The Catholic Church has always condemned abortion as a grave evil. Christian writers from the first-century author of the Didache to Pope Pius XI in his encyclical Casti Connubii (“On Christian Marriage”) have maintained that the Bible forbids abortion, just as it forbids murder. In this entry, we will provide some examples of this consistent witness from the writings of the Fathers of the Church.
As the early Christian writer Tertullian pointed out, the law of Moses ordered strict penalties for causing an abortion. We read, “If men quarrel, and one strike a woman with child, and she miscarry indeed [Hebrew: “so that her child comes out”], but live herself: he shall be answerable for so much damage as the woman's husband shall require, and as arbiters shall award. But if her death ensue thereupon, he shall render life for life. Eye for eye, tooth for tooth, hand for hand, foot for foot.”
This applies the lex talionis or “law of retribution” to abortion. The lex talionis establishes the just punishment for an injury (eye for eye, tooth for tooth, life for life, compared to the much greater retributions that had been common before, such as life for eye, life for tooth, lives of the offender’s family for one life).

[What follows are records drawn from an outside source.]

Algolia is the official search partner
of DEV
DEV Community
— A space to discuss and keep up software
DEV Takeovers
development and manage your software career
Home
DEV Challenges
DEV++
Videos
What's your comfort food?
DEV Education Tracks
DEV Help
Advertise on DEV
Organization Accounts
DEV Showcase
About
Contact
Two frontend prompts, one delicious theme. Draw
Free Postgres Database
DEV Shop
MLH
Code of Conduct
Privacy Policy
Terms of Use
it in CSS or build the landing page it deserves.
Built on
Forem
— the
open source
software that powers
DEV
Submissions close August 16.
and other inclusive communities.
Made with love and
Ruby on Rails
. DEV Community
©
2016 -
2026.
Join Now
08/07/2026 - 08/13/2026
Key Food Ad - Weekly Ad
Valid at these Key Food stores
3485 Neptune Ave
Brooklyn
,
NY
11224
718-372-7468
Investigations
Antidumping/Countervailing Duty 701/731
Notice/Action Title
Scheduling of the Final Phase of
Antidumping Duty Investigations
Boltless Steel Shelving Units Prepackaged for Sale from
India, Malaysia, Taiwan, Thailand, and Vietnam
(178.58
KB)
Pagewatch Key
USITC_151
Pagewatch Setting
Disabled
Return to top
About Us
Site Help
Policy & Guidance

The lex talionis would already have been applied to a woman who was injured in a fight. The distinguishing point in this passage is that a pregnant woman is hurt “so that her child comes out”; the child is the focus of the lex talionis in this passage. Aborted babies must have justice, too.

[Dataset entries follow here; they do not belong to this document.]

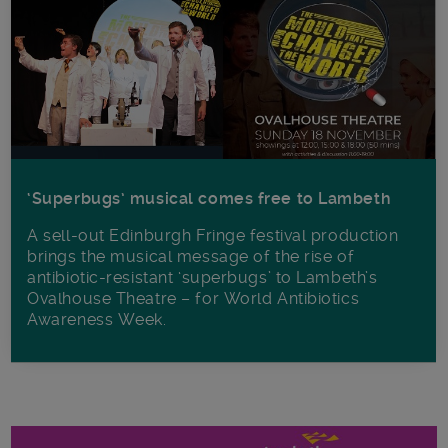
‘Superbugs’ musical comes free to Lambeth
A sell-out Edinburgh Fringe festival production
brings the musical message of the rise of
antibiotic-resistant ‘superbugs’ to Lambeth’s
Ovalhouse Theatre – for World Antibiotics
Awareness Week.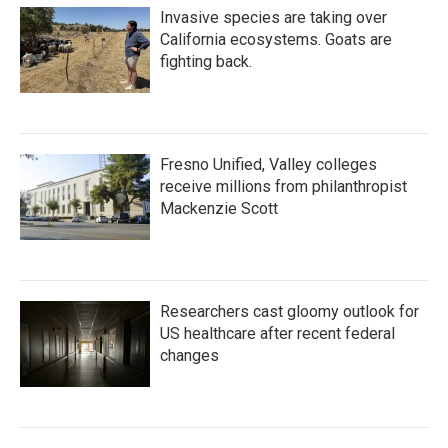
Invasive species are taking over
California ecosystems. Goats are
fighting back.
Fresno Unified, Valley colleges
receive millions from philanthropist
Mackenzie Scott
Researchers cast gloomy outlook for
US healthcare after recent federal
changes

This is because they, like older children, have souls, even though marred by original sin. David tells us, “Surely I was sinful at birth, sinful from the time my mother conceived me” (Ps. 51[50]:5, NIV). Since sinfulness is a spiritual rather than a physical condition, David must have had a spiritual nature from the time of conception.
The same is shown in James 2:26, which tells us that “the body without the spirit is dead”: The soul is the life-principle of the human body. Since from the time of conception the child’s body is alive (as shown by the fact it is growing), the child’s body must already have its spirit.
Thus, in 1930 Pope Pius XI declared (in Casti Connubii, paragraph 64) that “however much we may pity the mother whose health and even life is gravely imperiled in the performance of the duty allotted to her by nature, nevertheless what could ever be a sufficient reason for excusing in any way the direct murder of the innocent? This is precisely what we are dealing with here. Whether inflicted upon the mother or upon the child, it is against the precept of God and the law of nature [...] The life of each is equally sacred, and no one has the power, not even the public authority, to destroy it. It is of no use to appeal to the right of taking away life for here it is a question of the innocent, whereas that right has regard only to the guilty; [...] there is not question here of what is called the ‘law of extreme necessity’ which could even extend to the direct killing of the innocent.”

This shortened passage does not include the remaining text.